Flow then returns to S220 to identify Object UUID 7, which shares the same value of Object Attribute1 as Object UUID 2. Object UUID 7 is therefore added to the current group (i.e., Group 2) at S235, as depicted in
Each of the created groups is assigned to a package at S245. No two packages include a same group. The groups may be assigned to packages based on a desired total size of (e.g., number of objects in) a package, on the attribute values of each group, and/or on any other suitable parameter.
S245 may be performed by process orchestration component 114 in some embodiments. The packages and corresponding UUIDs may then be returned to process orchestration component 112 to execute the packages in parallel at S250. Since the objects which may exhibit co-dependencies belong to a same package, processing each package in parallel (and processing each object within a package sequentially) may reduce collisions and/or locking and their resulting delay.
User device 1210 may issue a request to an application executing on application server 1220, for example via a Web Browser executing on user device 1210. The request may be routed to application server 1220 according to Internet protocols. During execution of the application, a process orchestration component as described herein may determine packages of objects to be processed in parallel. Such processing may result in issuance of external calls from application server 1220 to application server 1230, which may similarly use a process orchestration component to determine packages of objects of application server 1230 to be processed in parallel.
The foregoing diagrams represent logical architectures for describing processes according to some embodiments, and actual implementations may include more or different components arranged in other manners. Other topologies may be used in conjunction with other embodiments. Moreover, each component or device described herein may be implemented by any number of devices in communication via any number of other public and/or private networks. Two or more of such computing devices may be located remote from one another and may communicate with one another via any known manner of network(s) and/or a dedicated connection. Each component or device may comprise any number of hardware and/or software elements suitable to provide the functions described herein as well as any other functions. For example, any computing device used in an implementation of architecture 100 or 900 may include a programmable processor to execute program code such that the computing device operates as described herein.
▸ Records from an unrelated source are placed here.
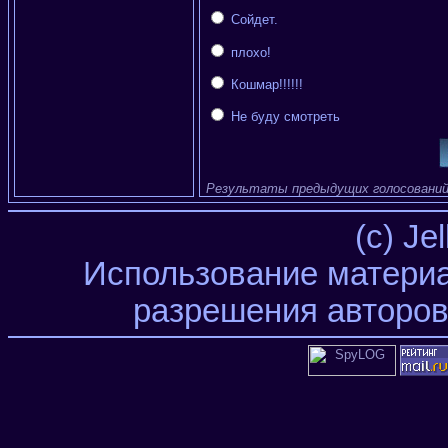
Сойдет.
плохо!
Кошмар!!!!!!
Не буду смотреть
Результаты предыдущих голосовани
(c) Je
Использование материа
разрешения авторов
All systems and processes discussed herein may be embodied in program code stored on one or more non-transitory computer-readable media. Such media may include, for example, a DVD-ROM, a Flash drive, magnetic tape, and solid state Random Access Memory (RAM) or Read Only Memory (ROM) storage units. Embodiments are therefore not limited to any specific combination of hardware and software.
Elements described herein as communicating with one another are directly or indirectly capable of communicating over any number of different systems for transferring data, including but not limited to shared memory communication, a local area network, a wide area network, a telephone network, a cellular network, a fiber-optic network, a satellite network, an infrared network, a radio frequency network, and any other type of network that may be used to transmit information between devices. Moreover, communication between systems may proceed over any one or more transmission protocols that are or become known, such as Asynchronous Transfer Mode (ATM), Internet Protocol (IP), Hypertext Transfer Protocol (HTTP) and Wireless Application Protocol (WAP).
Embodiments described herein are solely for the purpose of illustration. Those in the art will recognize other embodiments may be practiced with modifications and alterations to that described above.